John Tuke, a chartered accountant and managing director retired at 57.
Last January, two years later, he set up CarLand, a second-hand car superstore.
As a chief accountant in the motor industry during the 1960s, Tuke was determined to retire at 57. And in 1995, after stints at a number of motor companies as finance director and managing director, he achieved his ambition.
Tuke explains that he regarded accountancy as a stepping stone into management: ‘I qualified as an accountant in the 1960s with a small Bradford practice,’ he says. ‘But I was keen to use the accountancy skills of common sense and logic as a general manager.’
In his role as chief accountant at car retailer Endeavour, one of Tuke’s first tasks was to introduce a computerised stock control.
‘In the 1960s, as a finance director in the motor industry, the main challenge was to bring its information systems into the 20th century,’ recalls Tuke.

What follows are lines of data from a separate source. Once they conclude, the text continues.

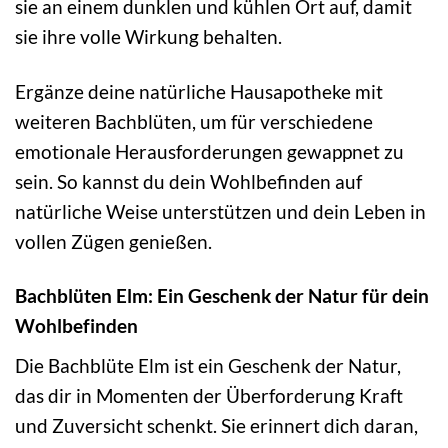
sie an einem dunklen und kühlen Ort auf, damit
sie ihre volle Wirkung behalten.
Ergänze deine natürliche Hausapotheke mit
weiteren Bachblüten, um für verschiedene
emotionale Herausforderungen gewappnet zu
sein. So kannst du dein Wohlbefinden auf
natürliche Weise unterstützen und dein Leben in
vollen Zügen genießen.
Bachblüten Elm: Ein Geschenk der Natur für dein
Wohlbefinden
Die Bachblüte Elm ist ein Geschenk der Natur,
das dir in Momenten der Überforderung Kraft
und Zuversicht schenkt. Sie erinnert dich daran,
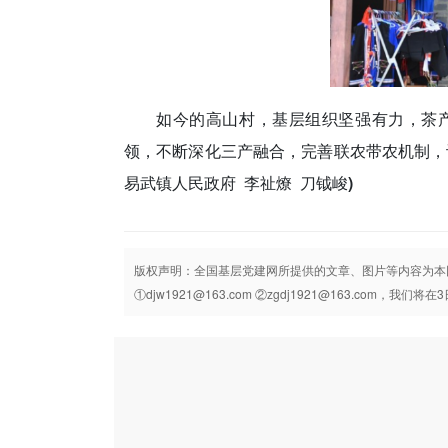
如今的高山村，基层组织坚强有力，茶
领，不断深化三产融合，完善联农带农机制，
易武镇人民政府 李祉燎 刀钺峻)
版权声明：全国基层党建网所提供的文章、图片等内容为本
①djw1921@163.com ②zgdj1921@163.com，我们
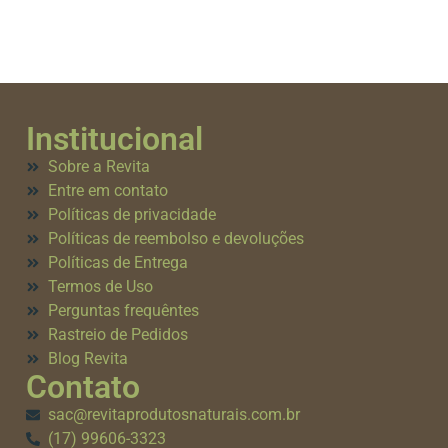
Institucional
Sobre a Revita
Entre em contato
Políticas de privacidade
Políticas de reembolso e devoluções
Políticas de Entrega
Termos de Uso
Perguntas frequêntes
Rastreio de Pedidos
Blog Revita
Contato
sac@revitaprodutosnaturais.com.br
(17) 99606-3323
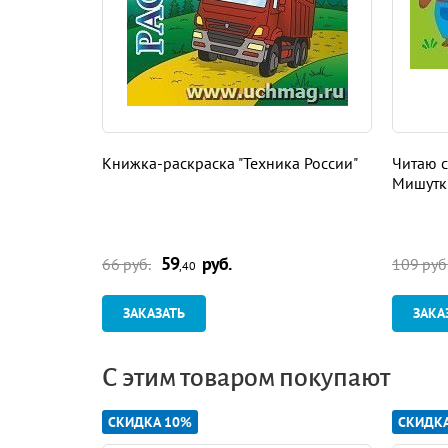
Книжка-раскраска "Техника России"
Читаю с
Мишутки
59
руб.
66 руб.
109 руб
,40
ЗАКАЗАТЬ
ЗАКА
С этим товаром покупают
СКИДКА 10%
СКИДК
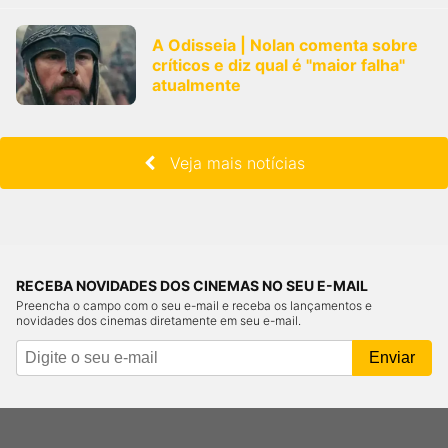
A Odisseia | Nolan comenta sobre
críticos e diz qual é "maior falha"
atualmente
Veja mais notícias
RECEBA NOVIDADES DOS CINEMAS NO SEU E-MAIL
Preencha o campo com o seu e-mail e receba os lançamentos e
novidades dos cinemas diretamente em seu e-mail.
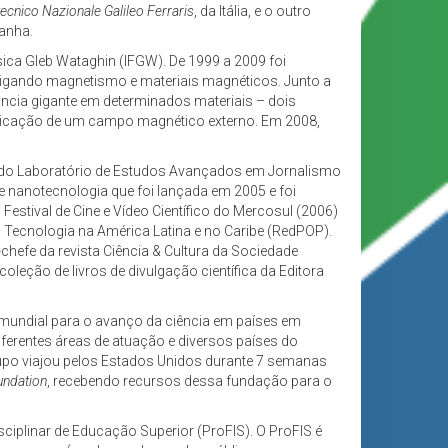
otecnico Nazionale Galileo Ferraris
, da Itália, e o outro
panha.
sica Gleb Wataghin (IFGW). De 1999 a 2009 foi
tigando magnetismo e materiais magnéticos. Junto a
ncia gigante em determinados materiais – dois
plicação de um campo magnético externo. Em 2008,
a do Laboratório de Estudos Avançados em Jornalismo
e nanotecnologia que foi lançada em 2005 e foi
estival de Cine e Vídeo Científico do Mercosul (2006)
 Tecnologia na América Latina e no Caribe (RedPOP).
-chefe da revista Ciência & Cultura da Sociedade
leção de livros de divulgação científica da Editora
mundial para o avanço da ciência em países em
iferentes áreas de atuação e diversos países do
rupo viajou pelos Estados Unidos durante 7 semanas
ndation
, recebendo recursos dessa fundação para o
ciplinar de Educação Superior (ProFIS). O ProFIS é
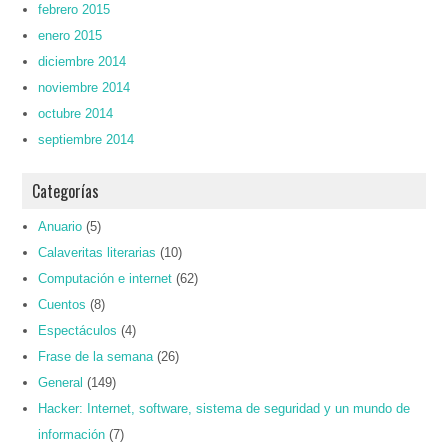
febrero 2015
enero 2015
diciembre 2014
noviembre 2014
octubre 2014
septiembre 2014
Categorías
Anuario
(5)
Calaveritas literarias
(10)
Computación e internet
(62)
Cuentos
(8)
Espectáculos
(4)
Frase de la semana
(26)
General
(149)
Hacker: Internet, software, sistema de seguridad y un mundo de
información
(7)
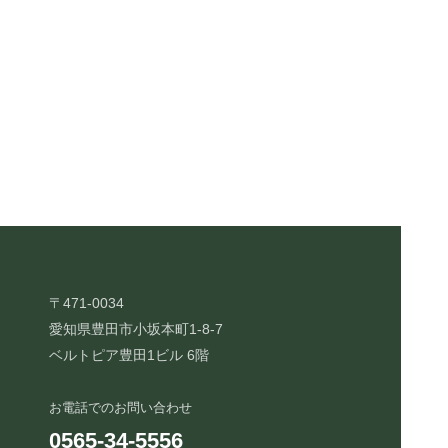
〒471-0034
愛知県豊田市小坂本町1-8-7
ベルトピア豊田1ビル 6階
お電話でのお問い合わせ
0565-34-5556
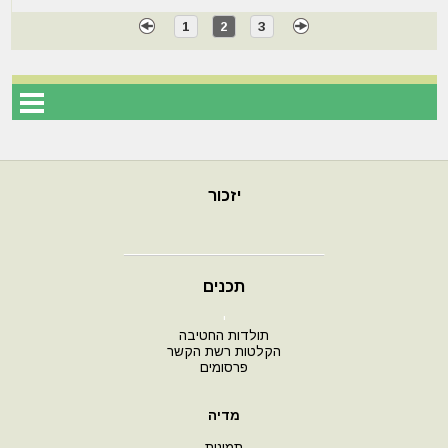
1
2
3
יזכור
תכנים
י
תולדות החטיבה
הקלטות רשת הקשר
פרסומים
מדיה
תמונות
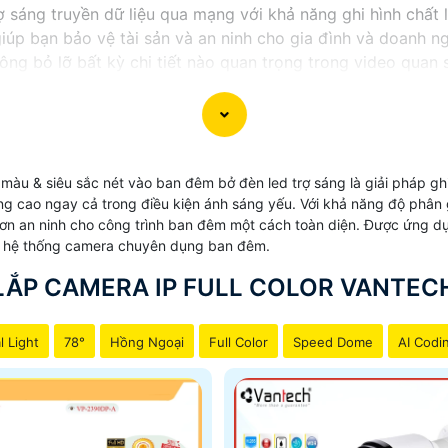
ợ sáng truyền dữ liệu qua mạng với khả năng ghi hình chất
iúp bạn bảo vệ tài sản và an ninh cho gia đình và doanh n
g bỏ lỡ bất kỳ chi tiết nào quan trọng trong video quan sá
và người thân của bạn ngay hôm nay. Camera IP Full Color
 AI-ISP
Chống ngược sáng WDR (120dB)
Chuẩn tương thích ONVIF
Hỗ 
màu & siêu sắc nét vào ban đêm bở đèn led trợ sáng là giải pháp gh
ng cao ngay cả trong điều kiện ánh sáng yếu. Với khả năng độ phân 
n an ninh cho công trình ban đêm một cách toàn diện. Được ứng dụn
ác hệ thống camera chuyên dụng ban đêm.
LẮP CAMERA IP FULL COLOR VANTEC
l Light
78°
Hồng Ngoại
Full Color
Speed Dome
AI Codi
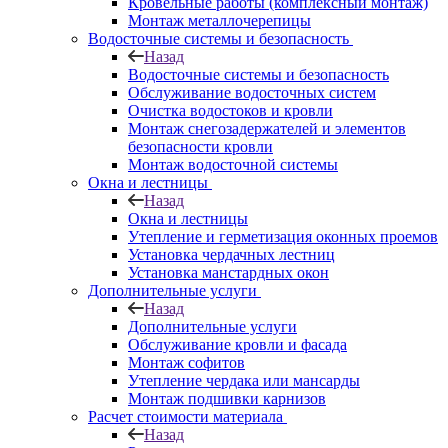
Кровельные работы (комплексный монтаж)
Монтаж металлочерепицы
Водосточные системы и безопасность
Назад
Водосточные системы и безопасность
Обслуживание водосточных систем
Очистка водостоков и кровли
Монтаж снегозадержателей и элементов
безопасности кровли
Монтаж водосточной системы
Окна и лестницы
Назад
Окна и лестницы
Утепление и герметизация оконных проемов
Установка чердачных лестниц
Установка манстардных окон
Дополнительные услуги
Назад
Дополнительные услуги
Обслуживание кровли и фасада
Монтаж софитов
Утепление чердака или мансарды
Монтаж подшивки карнизов
Расчет стоимости материала
Назад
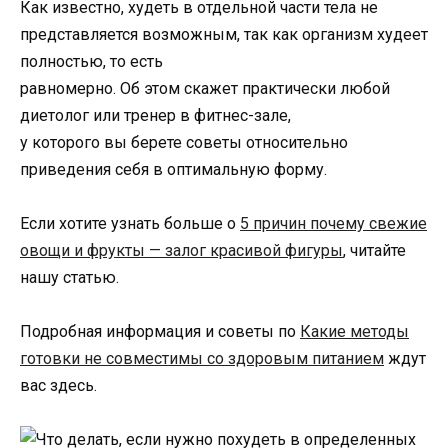
Как известно, худеть в отдельной части тела не
представляется возможным, так как организм худеет
полностью, то есть
равномерно. Об этом скажет практически любой
диетолог или тренер в фитнес-зале,
у которого вы берете советы относительно
приведения себя в оптимальную форму.
Если хотите узнать больше о
5 причин почему свежие
овощи и фрукты — залог красивой фигуры
, читайте
нашу статью.
Подробная информация и советы по
Какие методы
готовки не совместимы со здоровым питанием
ждут
вас здесь.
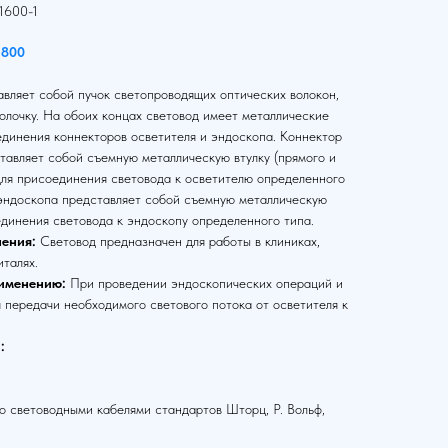
1600-1
1800
вляет собой пучок светопроводящих оптических волокон,
олочку. На обоих концах световод имеет металлические
единения коннекторов осветителя и эндоскопа. Коннектор
тавляет собой съемную металлическую втулку (прямого и
для присоединения световода к осветителю определенного
 эндоскопа представляет собой съемную металлическую
единения световода к эндоскопу определенного типа.
ения:
Световод предназначен для работы в клиниках,
италях.
именению:
При проведении эндоскопических операций и
 передачи необходимого светового потока от осветителя к
:
 световодными кабелями стандартов Шторц, Р. Вольф,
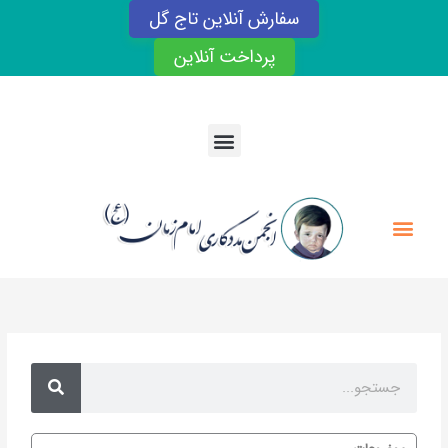
رش
سفارش آنلاین تاج گل
ه
حتوا
پرداخت آنلاین
Menu
Menu
Search
Search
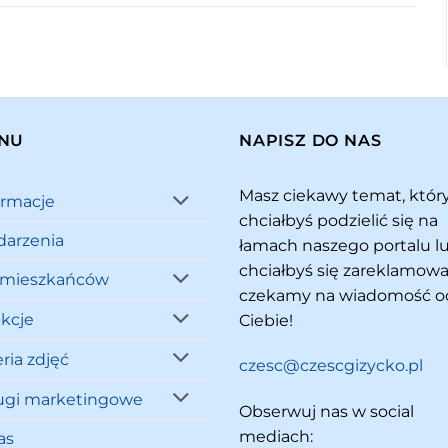
NU
NAPISZ DO NAS
Masz ciekawy temat, któ
ormacje
chciałbyś podzielić się na
arzenia
łamach naszego portalu l
chciałbyś się zareklamowa
 mieszkańców
czekamy na wiadomość o
akcje
Ciebie!
ria zdjęć
czesc@czescgizycko.pl
ugi marketingowe
Obserwuj nas w social
mediach:
as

From the mid-1980s to mid-1990s, he held three managing director positions at different car retailers. But only two years into retirement, Tuke began to tire ‘of the golf circuit’ and began thinking business again. ‘One day, I sat down and wrote down everything that I didn’t like about buying a second-hand car, like the “Arthur Daley” factor,’ he says.
Last January, Tuke opened a CarLand car superstore in Thurrock, which aims to shake up the much maligned second-hand car industry. He plans to open ten more nationally this year, creating 1,200 jobs. ‘Second-hand car sales are still seen as a disreputable cottage industry,’ says Tuke. ‘We aim to turn this perception on its head by giving customers cast-iron guarantees in order to build their trust.’
Looking at the world of accountancy with a business perspective, Tuke admits that accountancy firms have changed for the better. ‘The big firms are no longer just about ticking boxes; they provide a total professional service. They’re looking to the future instead of the past.’